Further concerns noted during the discussion included fraud, waste, and abuse, which, according to Carl Yssel, managing partner at 3ONE Consulting Actuaries, are estimated to cost the industry R30 billion annually.
“Many medical scheme members will often utilise benefits simply because they are available and not because they have a medical reason. This individualistic approach is short-sighted as it needlessly erodes the funds of a scheme while forcing contribution rates upwards, which naturally has a negative impact on every member,” he points out.
Commenting further on member perceptions around their medical scheme, Joubert noted that when it comes to annual contribution increases, members would do well to take note of rand amounts, instead of just focusing on the percentile increase, and should question what other changes are being implemented alongside that.
“A percentage is not meaningful on its own – 10% of R1000 and 20% of 500 come to the same amount. What is relevant is the rand amount that must be accounted for in your monthly budget and whether benefits are being enriched or reduced. That will provide a far more precise picture of what you are getting in return for what you actually pay.
“For example, on CompCare’s 2024 benefits which are in the final stages of approval with the Council for Medical Schemes, we are implementing a monthly increase of R340 on our most popular option. This may mean one less Friday night takeaway, but what you are receiving in return is an increase of 10% in benefit limits in clinical psychology, psychiatry, antenatal classes, children’s emergency room visits, conservative dentistry, specialised radiology, and pathology among others."
“This is in addition to the market-leading speciality healthcare bundles for which we are known, and which are meticulously designed to cater to our members’ diverse needs. These bundles include kids' health, mental health, women’s and men’s health, preventative care, active lifestyle, professional and adventure sports, and a travel bundle.
Benefit changes are minimal and some option increases are as low as 8.9% while our average weighted increase is 13.9% in support of our financially responsible approach. With a proud 45-year track record as guardians of member health, we are confident that we can stand our members in good stead for many decades.”
Joubert added that CompCare is taking a proactive stance on finding innovative solutions to address affordability issues within the current regulatory framework and that the scheme will be launching a digital option plan that is fully tech-enabled, resulting in considerable savings.

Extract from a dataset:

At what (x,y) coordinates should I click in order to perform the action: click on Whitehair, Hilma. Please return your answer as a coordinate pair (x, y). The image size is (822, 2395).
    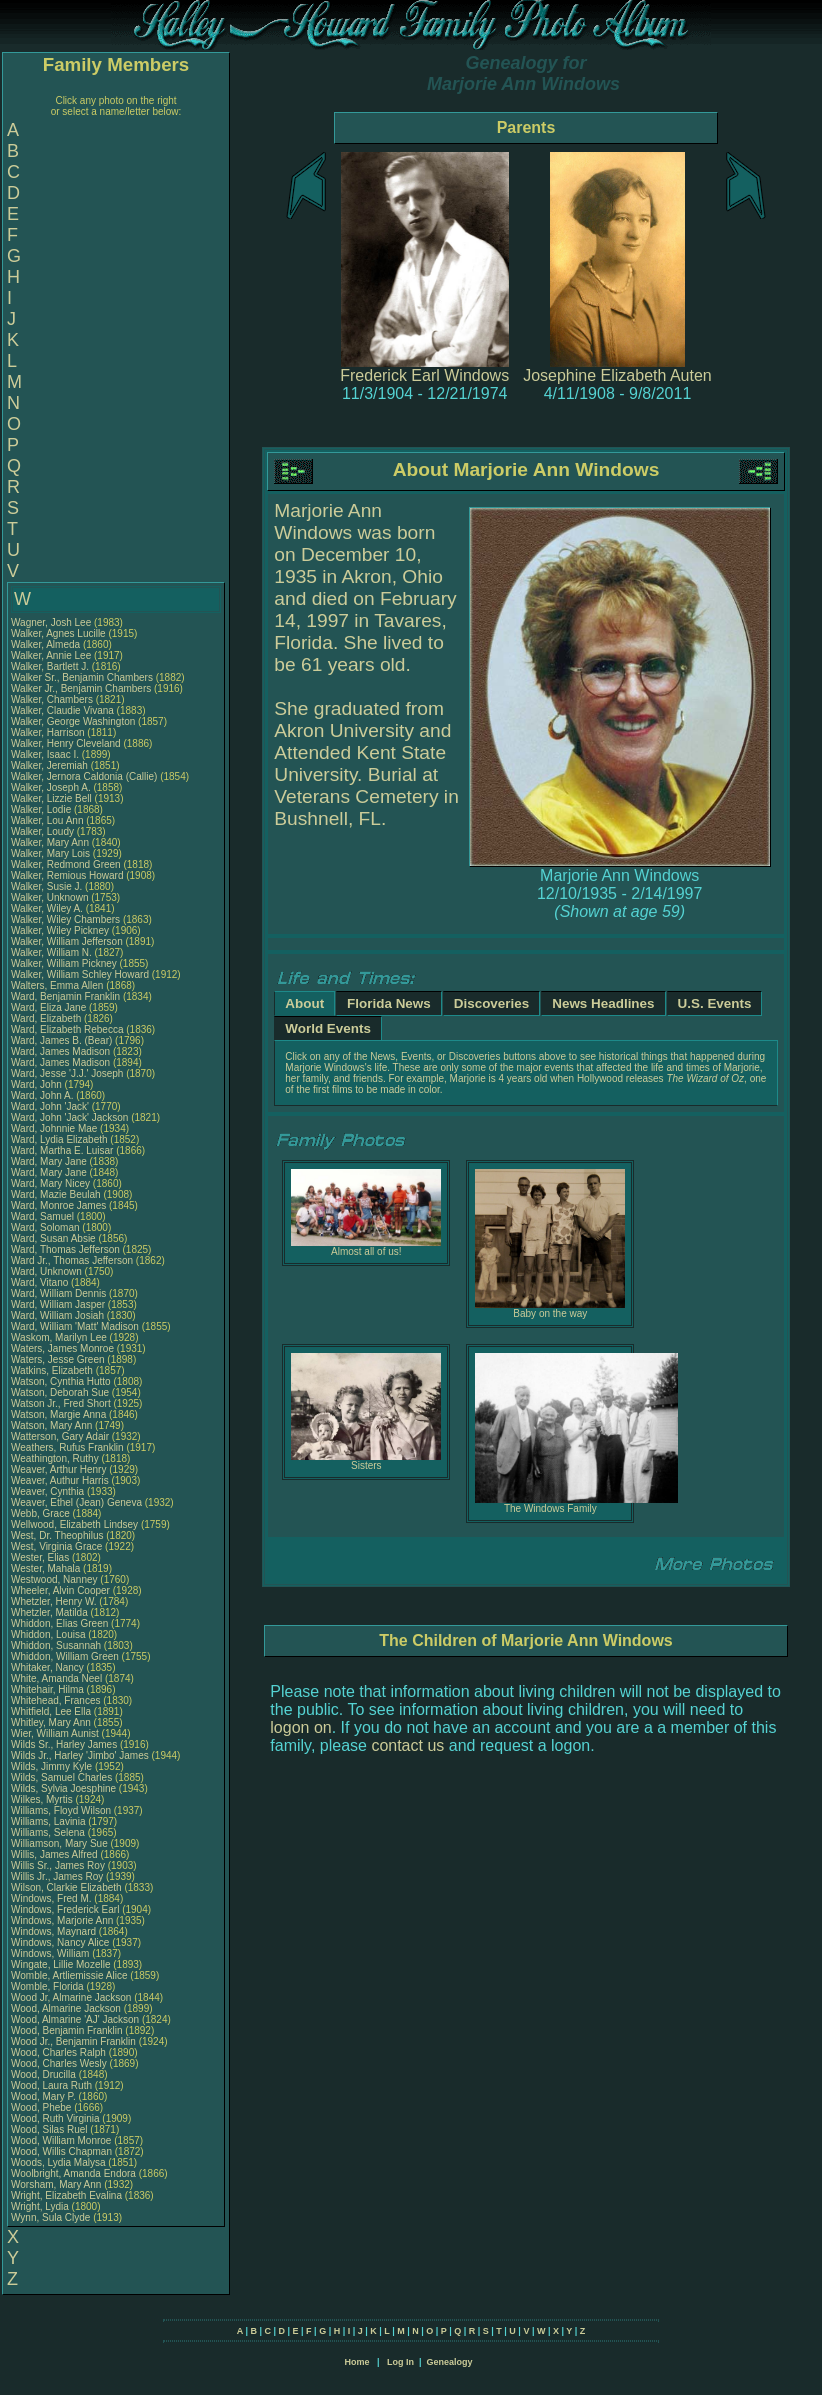
    Looking at the image, I should click on (49, 1689).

Addressing the question of medical scheme longevity in light of the NHI, Dr Odwa Mazwai, managing director at Universal Care, noted that universal health coverage is sorely needed in South Africa and that a workable solution for all must be found.
“While this is unquestionably true, we cannot know how or when such a system will materialise in practical terms, particularly given that we only have a tax base of about 30% in South Africa, as has been pointed out here today.
“This means that we need legislative support to meet the needs of many more South Africans, and if we do not take action now, we may find ourselves in the same position in the years to come. Medical schemes will continue to play a vital role in providing access to quality healthcare even in the case of NHI, and it is crucial to continue with this form of much needed cover while a new way forward is plotted,” concluded Dr Mazwai.